Aku yang benar-benar merasa kacau balau saat ini hanya bisa menurut. Kursi yang ada di seberang laki-laki itu aku pilih untuk tempat duduk. Tingkahku otomatis kikuk sewaktu Nathan beranjak tepat saat aku duduk. Aku melihatnya mengambil sebuah mangkuk dari rak kemudian menuangkan sesuatu dari panci di atas kompor. Tidak berapa lama, semangkuk makanan hangat itupun disajikan tepat di depanku.

 

“Habiskan itu, lalu aku antar pulang. Jangan mimpi mau menginap di sini,” suruh Nathan bernada sinis.

Aku bengong mendengar ucapannya. Dia langsung mengingatkanku pada salah satu kembaranku yang galak namun sebenarnya sangat lembut. Aku yakin Nathan sendiri tidak jauh berbeda dari gadis pualam. Semangkuk sup kacang merah itu aku anggap sebagai bentuk penolakannya dari pendapat anak-anak lain yang mengiranya dingin dan angkuh.

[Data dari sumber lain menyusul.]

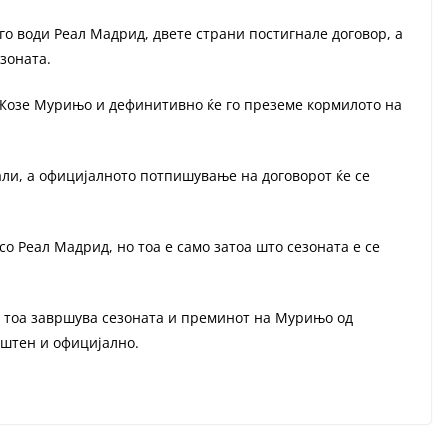
о води Реал Мадрид, двете страни постигнале договор, а
езоната.
 Жозе Мурињо и дефинитивно ќе го преземе кормилото на
али, а официјалното потпишување на договорот ќе се
о Реал Мадрид, но тоа е само затоа што сезоната е се
со тоа завршува сезоната и преминот на Мурињо од
пштен и официјално.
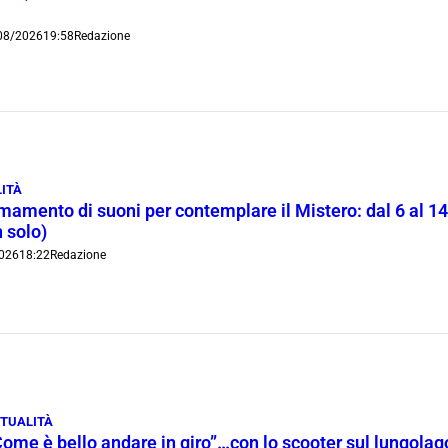
08/2026
19:58
Redazione
ITÀ
rmamento di suoni per contemplare il Mistero: dal 6 al 1
 solo)
026
18:22
Redazione
TUALITÀ
Come è bello andare in giro”…con lo scooter sul lungola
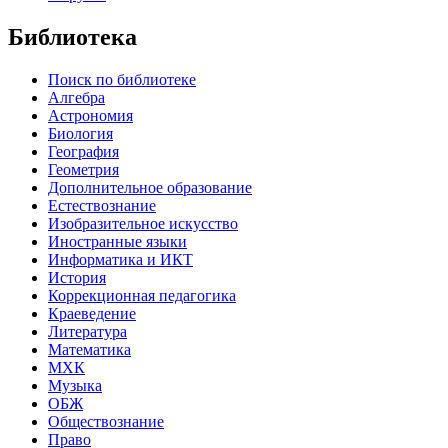
Библиотека
Поиск по библиотеке
Алгебра
Астрономия
Биология
География
Геометрия
Дополнительное образование
Естествознание
Изобразительное искусство
Иностранные языки
Информатика и ИКТ
История
Коррекционная педагогика
Краеведение
Литература
Математика
МХК
Музыка
ОБЖ
Обществознание
Право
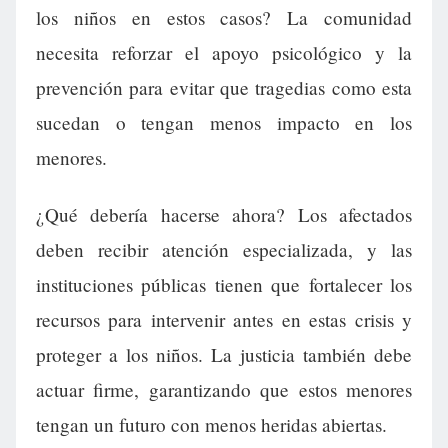
los niños en estos casos? La comunidad
necesita reforzar el apoyo psicológico y la
prevención para evitar que tragedias como esta
sucedan o tengan menos impacto en los
menores.
¿Qué debería hacerse ahora? Los afectados
deben recibir atención especializada, y las
instituciones públicas tienen que fortalecer los
recursos para intervenir antes en estas crisis y
proteger a los niños. La justicia también debe
actuar firme, garantizando que estos menores
tengan un futuro con menos heridas abiertas.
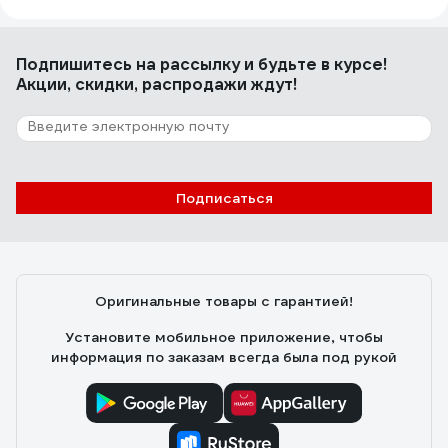
Подпишитесь
на рассылку
и будьте в курсе!
Акции, скидки, распродажи ждут!
Подписаться
Оригинальные товары с гарантией!
Установите мобильное приложение, чтобы
информация по заказам всегда была под рукой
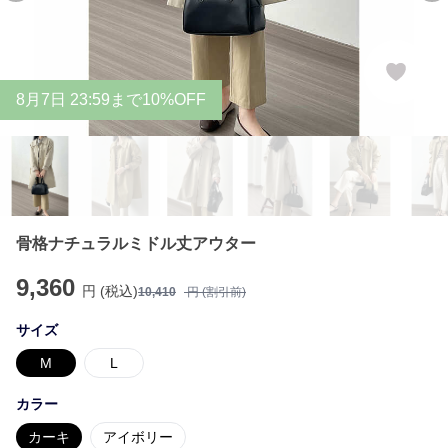
8
月
7
日 23:59まで10%OFF
骨格ナチュラルミドル丈アウター
9,360
円 (税込)
10,410
円 (割引前)
サイズ
M
L
カラー
カーキ
アイボリー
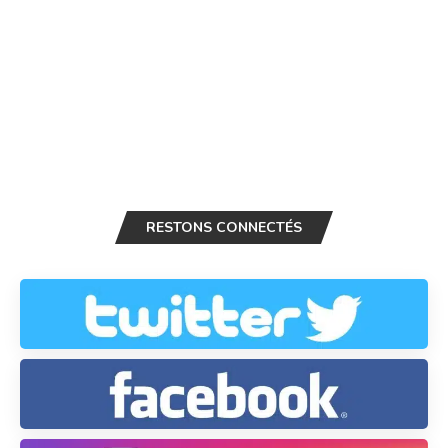
RESTONS CONNECTÉS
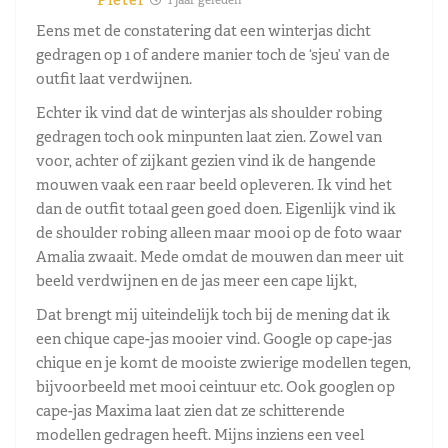
Eens met de constatering dat een winterjas dicht
gedragen op 1 of andere manier toch de ‘sjeu’ van de
outfit laat verdwijnen.
Echter ik vind dat de winterjas als shoulder robing
gedragen toch ook minpunten laat zien. Zowel van
voor, achter of zijkant gezien vind ik de hangende
mouwen vaak een raar beeld opleveren. Ik vind het
dan de outfit totaal geen goed doen. Eigenlijk vind ik
de shoulder robing alleen maar mooi op de foto waar
Amalia zwaait. Mede omdat de mouwen dan meer uit
beeld verdwijnen en de jas meer een cape lijkt,
Dat brengt mij uiteindelijk toch bij de mening dat ik
een chique cape-jas mooier vind. Google op cape-jas
chique en je komt de mooiste zwierige modellen tegen,
bijvoorbeeld met mooi ceintuur etc. Ook googlen op
cape-jas Maxima laat zien dat ze schitterende
modellen gedragen heeft. Mijns inziens een veel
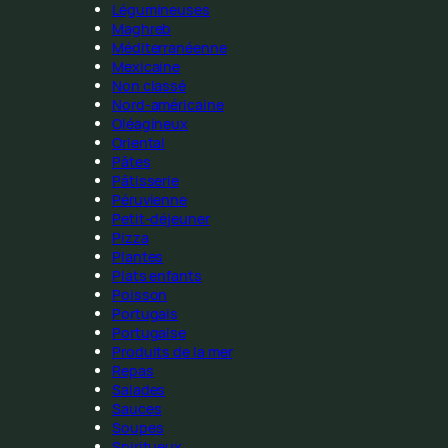
Légumineuses
Maghreb
Méditerranéenne
Mexicaine
Non classé
Nord-américaine
Oléagineux
Oriental
Pâtes
Pâtisserie
Péruvienne
Petit-déjeuner
Pizza
Plantes
Plats enfants
Poisson
Portugais
Portugaise
Produits de la mer
Repas
Salades
Sauces
Soupes
Spiritueux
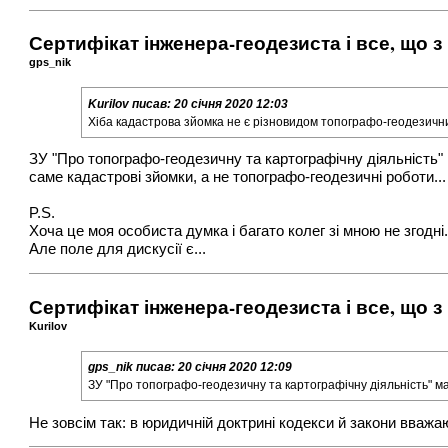
Сертифікат інженера-геодезиста і все, що з
gps_nik
Kurilov
писав:
20 січня 2020 12:03
Хіба кадастрова зйомка не є різновидом топографо-геодезичних
ЗУ "Про топографо-геодезичну та картографічну діяльність"
саме кадастрові зйомки, а не топографо-геодезичні роботи...
P.S.
Хоча це моя особиста думка і багато колег зі мною не згодні.
Але поле для дискусії є...
Сертифікат інженера-геодезиста і все, що з
Kurilov
gps_nik
писав:
20 січня 2020 12:09
ЗУ "Про топографо-геодезичну та картографічну діяльність" м
Не зовсім так: в юридичній доктрині кодекси й закони вважа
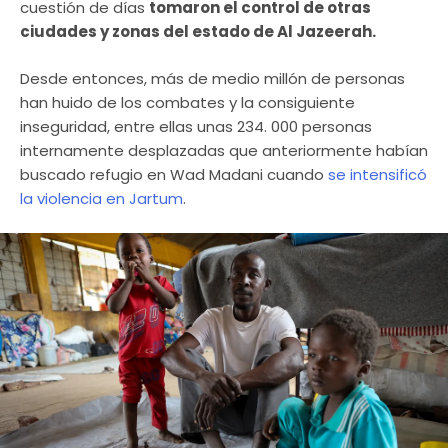
cuestión de días
tomaron el control de otras
ciudades y zonas del estado de Al Jazeerah.
Desde entonces, más de medio millón de personas
han huido de los combates y la consiguiente
inseguridad, entre ellas unas 234. 000 personas
internamente desplazadas que anteriormente habían
buscado refugio en Wad Madani cuando
se intensificó
la violencia en Jartum
.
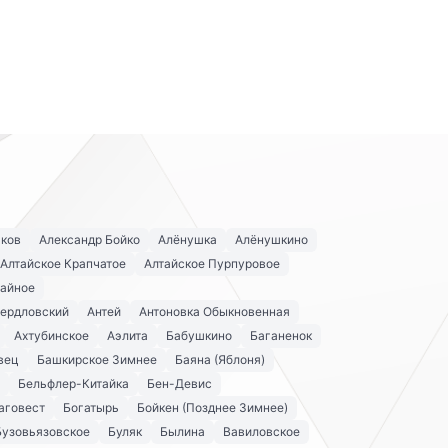
аков
Александр Бойко
Алёнушка
Алёнушкино
Алтайское Крапчатое
Алтайское Пурпуровое
айное
вердловский
Антей
Антоновка Обыкновенная
Ахтубинское
Аэлита
Бабушкино
Баганенок
вец
Башкирское Зимнее
Баяна (Яблоня)
Бельфлер-Китайка
Бен-Девис
аговест
Богатырь
Бойкен (Позднее Зимнее)
Бузовьязовское
Буляк
Былина
Вавиловское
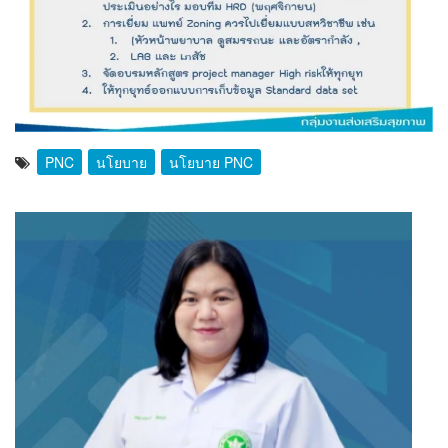
PNC
นโยบาย
นโยบาย PNC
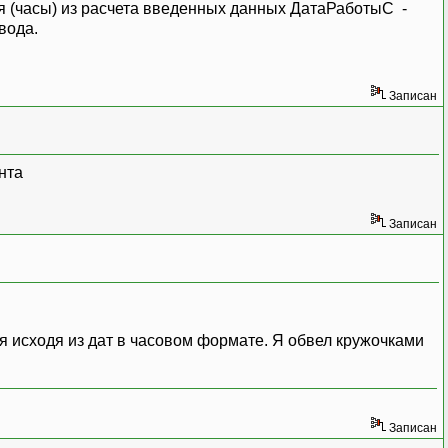
я (часы) из расчета введенных данных ДатаРаботыС -
вода.
Записан
нта
Записан
я исходя из дат в часовом формате. Я обвел кружочками
Записан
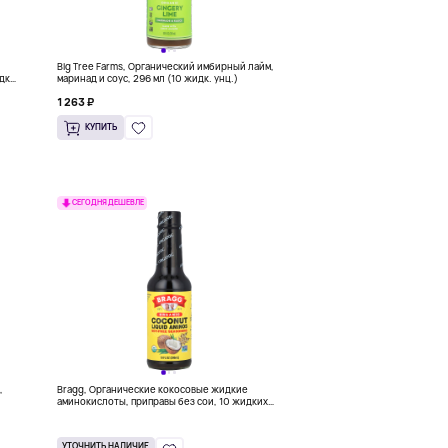
Big Tree Farms, Органический имбирный лайм,
дк.
маринад и соус, 296 мл (10 жидк. унц.)
1 263 ₽
КУПИТЬ
СЕГОДНЯ ДЕШЕВЛЕ
,
Bragg, Органические кокосовые жидкие
аминокислоты, приправы без сои, 10 жидких
унций (296 мл)
УТОЧНИТЬ НАЛИЧИЕ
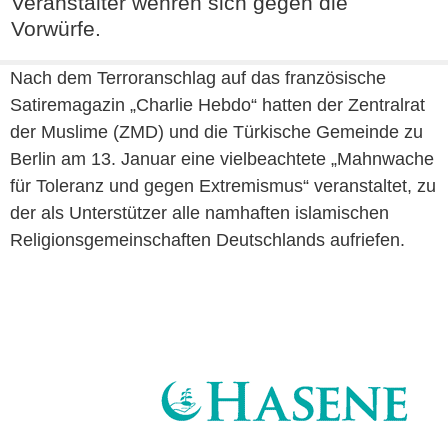
Veranstalter wehren sich gegen die
Vorwürfe.
Nach dem Terroranschlag auf das französische
Satiremagazin „Charlie Hebdo“ hatten der Zentralrat
der Muslime (ZMD) und die Türkische Gemeinde zu
Berlin am 13. Januar eine vielbeachtete „Mahnwache
für Toleranz und gegen Extremismus“ veranstaltet, zu
der als Unterstützer alle namhaften islamischen
Religionsgemeinschaften Deutschlands aufriefen.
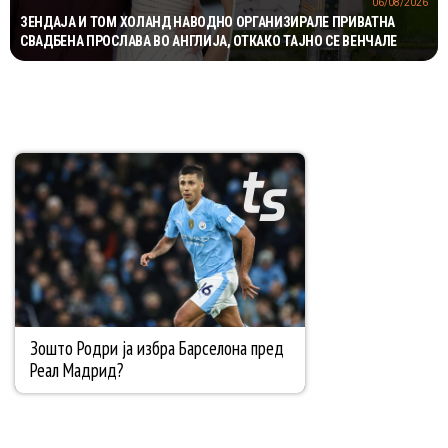
06/08/2026
ЗЕНДАЈА И ТОМ ХОЛАНД НАВОДНО ОРГАНИЗИРАЛЕ ПРИВАТНА
СВАДБЕНА ПРОСЛАВА ВО АНГЛИЈА, ОТКАКО ТАЈНО СЕ ВЕНЧАЛЕ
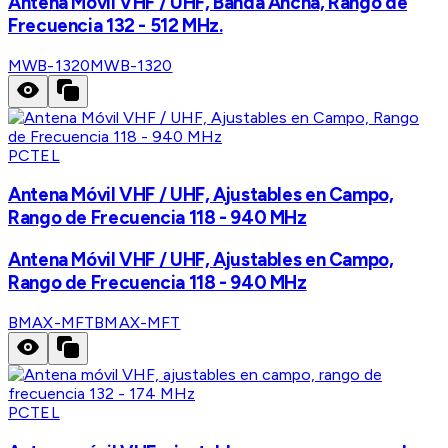
Antena Móvil VHF / UHF, Banda Ancha, Rango de
Frecuencia 132 - 512 MHz.
MWB-1320
MWB-1320
PCTEL
Antena Móvil VHF / UHF, Ajustables en Campo,
Rango de Frecuencia 118 - 940 MHz
Antena Móvil VHF / UHF, Ajustables en Campo,
Rango de Frecuencia 118 - 940 MHz
BMAX-MFT
BMAX-MFT
PCTEL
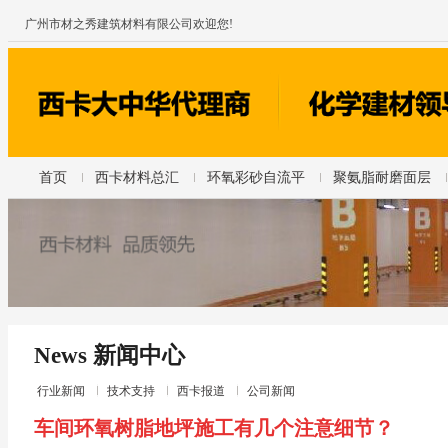
广州市材之秀建筑材料有限公司欢迎您!
首页
西卡材料总汇
环氧彩砂自流平
聚氨脂耐磨面层
News 新闻中心
行业新闻
技术支持
西卡报道
公司新闻
车间环氧树脂地坪施工有几个注意细节？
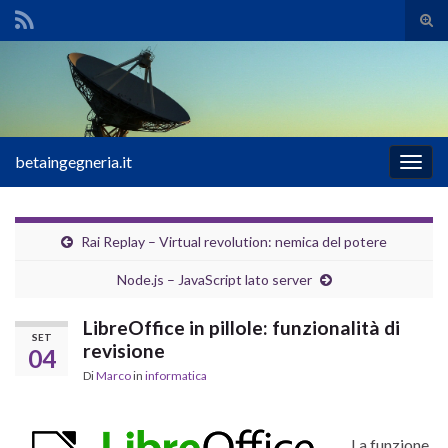
Atti
il
Search for:
mod
di
rice
betaingegneria.it
Attiv
la
navig
Rai Replay – Virtual revolution: nemica del potere
Node.js – JavaScript lato server
LibreOffice in pillole: funzionalità di
SET
revisione
04
Di
Marco
in
informatica
La funzione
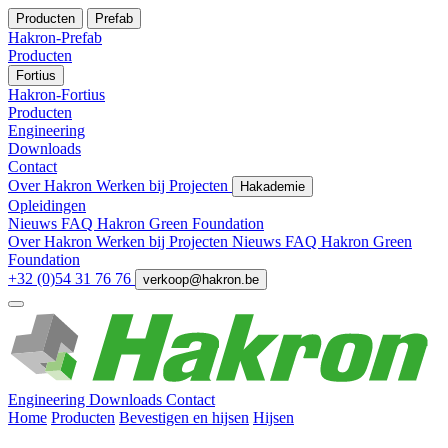
Producten
Prefab
Hakron-Prefab
Producten
Fortius
Hakron-Fortius
Producten
Engineering
Downloads
Contact
Over Hakron
Werken bij
Projecten
Hakademie
Opleidingen
Nieuws
FAQ
Hakron Green Foundation
Over Hakron
Werken bij
Projecten
Nieuws
FAQ
Hakron Green
Foundation
+32 (0)54 31 76 76
verkoop@hakron.be
Engineering
Downloads
Contact
Home
Producten
Bevestigen en hijsen
Hijsen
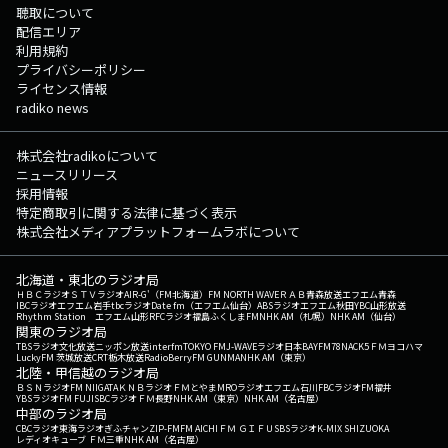
聴取について
配信エリア
利用規約
プライバシーポリシー
ライセンス情報
radiko news
株式会社radikoについて
ニュースリリース
採用情報
特定商取引に関する法律に基づく表示
株式会社メディアプラットフォームラボについて
北海道・東北のラジオ局
ＨＢＣラジオ
ＳＴＶラジオ
AIR-G'（FM北海道）
FM NORTH WAVE
ＲＡＢ青森放送
エフエム青森
IBCラジオ
エフエム岩手
tbcラジオ
Date fm（エフエム仙台）
ABSラジオ
エフエム秋田
YBC山形放送
Rhythm Station エフエム山形
RFCラジオ福島
ふくしまFM
NHK AM（札幌）
NHK AM（仙台）
関東のラジオ局
TBSラジオ
文化放送
ニッポン放送
interfm
TOKYO FM
J-WAVE
ラジオ日本
BAYFM78
NACK5
ＦＭヨコハマ
LuckyFM 茨城放送
CRT栃木放送
RadioBerry
FM GUNMA
NHK AM（東京）
北陸・甲信越のラジオ局
ＢＳＮラジオ
FM NIIGATA
ＫＮＢラジオ
ＦＭとやま
MROラジオ
エフエム石川
FBCラジオ
FM福井
YBSラジオ
FM FUJI
SBCラジオ
ＦＭ長野
NHK AM（東京）
NHK AM（名古屋）
中部のラジオ局
CBCラジオ
東海ラジオ
ぎふチャン
ZIP-FM
FM AICHI
ＦＭ ＧＩＦＵ
SBSラジオ
K-MIX SHIZUOKA
レディオキューブ ＦＭ三重
NHK AM（名古屋）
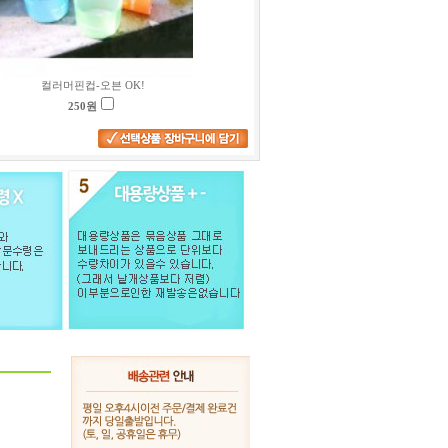
컬러머핀컵-오븐 OK!
250
원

“Kamu yang nolong aku tadi?” tanyaku basa-basi.

Nathan diam. Dia tampak begitu tenang membaca buku berjudul Ford County. Tapi kurasa dia mendengar tanyaku.

Thanks,” ucapku tulus lalu mulai menyuapkan sup kacang merah itu ke mulut.

Kami duduk berhadapan dalam hening yang hangat. Kaku memang. Aku ingin bertanya satu hal lagi namun urung. Kurasa dia tidak akan suka kalau aku menyinggung kakinya yang pincang karena terluka—mungkin terantuk batu waktu di sungai tadi.